A steampunker gazes into the future through a monocle. What does she see? A mathematical and physical tool kit is solidifying at the intersection of quantum theory, information theory and thermodynamics. We are also working to apply that tool kit to other spheres of science: materials science, as in the MBL-mobile; chemistry; high-energy physics, such as black holes and the fabric of spacetime; and atomic, molecular and optical physics.
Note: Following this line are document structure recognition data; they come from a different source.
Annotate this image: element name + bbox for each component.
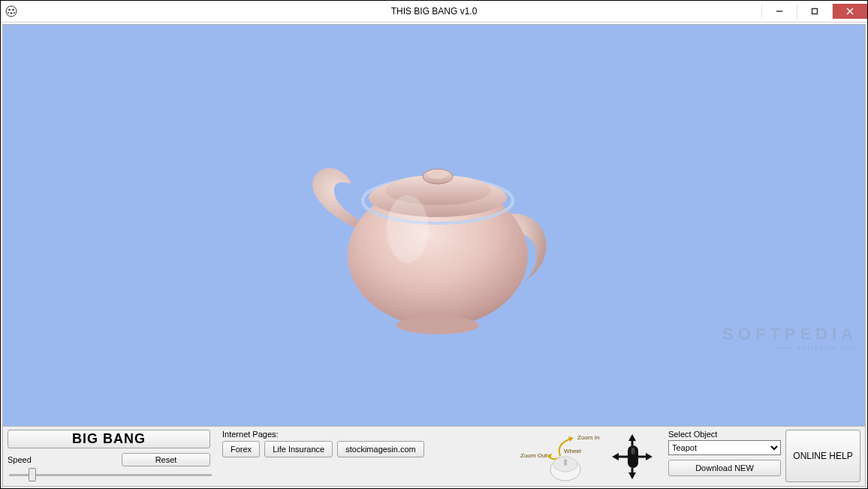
svg-point-16 (396, 316, 479, 334)
select-object-group: Select Object Teapot Download NEW (668, 430, 781, 483)
minimize-icon (776, 8, 783, 15)
help-group: ONLINE HELP (785, 430, 860, 483)
svg-marker-25 (628, 434, 636, 441)
zoom-in-label: Zoom In (577, 434, 599, 441)
zoom-out-label: Zoom Out (520, 452, 547, 459)
svg-marker-27 (628, 472, 636, 479)
close-button[interactable] (832, 4, 867, 19)
window-title: THIS BIG BANG v1.0 (1, 6, 867, 17)
watermark-sub: www.softpedia.com (722, 344, 857, 351)
svg-marker-29 (612, 453, 619, 460)
close-icon (846, 8, 854, 15)
maximize-button[interactable] (797, 4, 832, 19)
zoom-hint-icon: Zoom In Wheel Zoom Out (519, 430, 601, 483)
window-controls (761, 4, 867, 19)
svg-marker-31 (646, 453, 653, 460)
online-help-button[interactable]: ONLINE HELP (785, 430, 860, 482)
pan-hint-icon (606, 430, 659, 483)
watermark-main: SOFTPEDIA (722, 324, 857, 343)
svg-point-0 (6, 6, 17, 17)
svg-point-4 (8, 12, 9, 14)
panel-spacer (429, 430, 509, 483)
speed-slider[interactable] (9, 468, 212, 481)
stockimages-button[interactable]: stockimagesin.com (337, 441, 424, 457)
teapot-render (276, 101, 592, 349)
forex-button[interactable]: Forex (222, 441, 260, 457)
svg-rect-22 (564, 459, 567, 466)
object-combobox[interactable]: Teapot (668, 440, 781, 455)
svg-point-2 (12, 9, 14, 11)
svg-point-1 (8, 9, 11, 11)
titlebar: THIS BIG BANG v1.0 (1, 1, 867, 23)
internet-pages-group: Internet Pages: Forex Life Insurance sto… (222, 430, 424, 483)
mouse-hints: Zoom In Wheel Zoom Out (514, 430, 664, 483)
svg-rect-7 (812, 9, 818, 14)
3d-viewport[interactable]: SOFTPEDIA www.softpedia.com (3, 25, 865, 426)
svg-point-5 (14, 12, 15, 14)
maximize-icon (811, 8, 818, 15)
select-object-label: Select Object (668, 430, 781, 439)
svg-point-17 (387, 195, 429, 263)
wheel-label: Wheel (564, 448, 581, 454)
life-insurance-button[interactable]: Life Insurance (264, 441, 333, 457)
download-new-button[interactable]: Download NEW (668, 460, 781, 476)
internet-pages-legend: Internet Pages: (222, 430, 279, 439)
svg-point-15 (427, 170, 448, 179)
app-window: THIS BIG BANG v1.0 (0, 0, 868, 489)
app-icon (5, 5, 17, 17)
svg-point-3 (11, 12, 13, 14)
client-area: SOFTPEDIA www.softpedia.com BIG BANG Spe… (2, 24, 866, 487)
big-bang-button[interactable]: BIG BANG (8, 430, 210, 448)
bottom-panel: BIG BANG Speed Reset Internet Pages: For… (3, 426, 865, 486)
reset-button[interactable]: Reset (122, 453, 210, 466)
svg-rect-24 (631, 448, 635, 454)
watermark: SOFTPEDIA www.softpedia.com (722, 324, 857, 351)
action-group: BIG BANG Speed Reset (8, 430, 218, 483)
minimize-button[interactable] (761, 4, 797, 19)
speed-label: Speed (8, 455, 32, 464)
Technologies cry out for applications. Most quantum steampunk work is theoretical, although real-world experiments have begun and are multiplying. But just as the development of thermodynamics helped to drive the Industrial Revolution, new inventions should follow from quantum, small-scale and information thermodynamics. MBL engines will not power our cars this decade. But molecular switches, solar-fuel harvesters and heat-dissipating transistors are small-scale technologies tied to thermodynamics. They should guide theory.

Another challenge is to unify the different efforts within quantum steampunk—newfangled entropies, resource theories, fluctuation relations, quantum-thermal machines, and more. These are just some of the many different kinds of work going on around the world and new tools being developed. Reconciling these realms' different definitions and results will solidify a theory for quantum thermodynamics.

Thermodynamics carries the whiff of engine grease and grit, of steaming across the countryside in the first trains and conquering the waves in the first ocean liners, of marveling at the landscape from a hot-air balloon. Quantum information science is transforming how we understand computation, communication, cryptography and measurement. You are reading about this confluence of old and new in Scientific American, but you might as well be holding a novel by H. G. Wells or Jules Verne.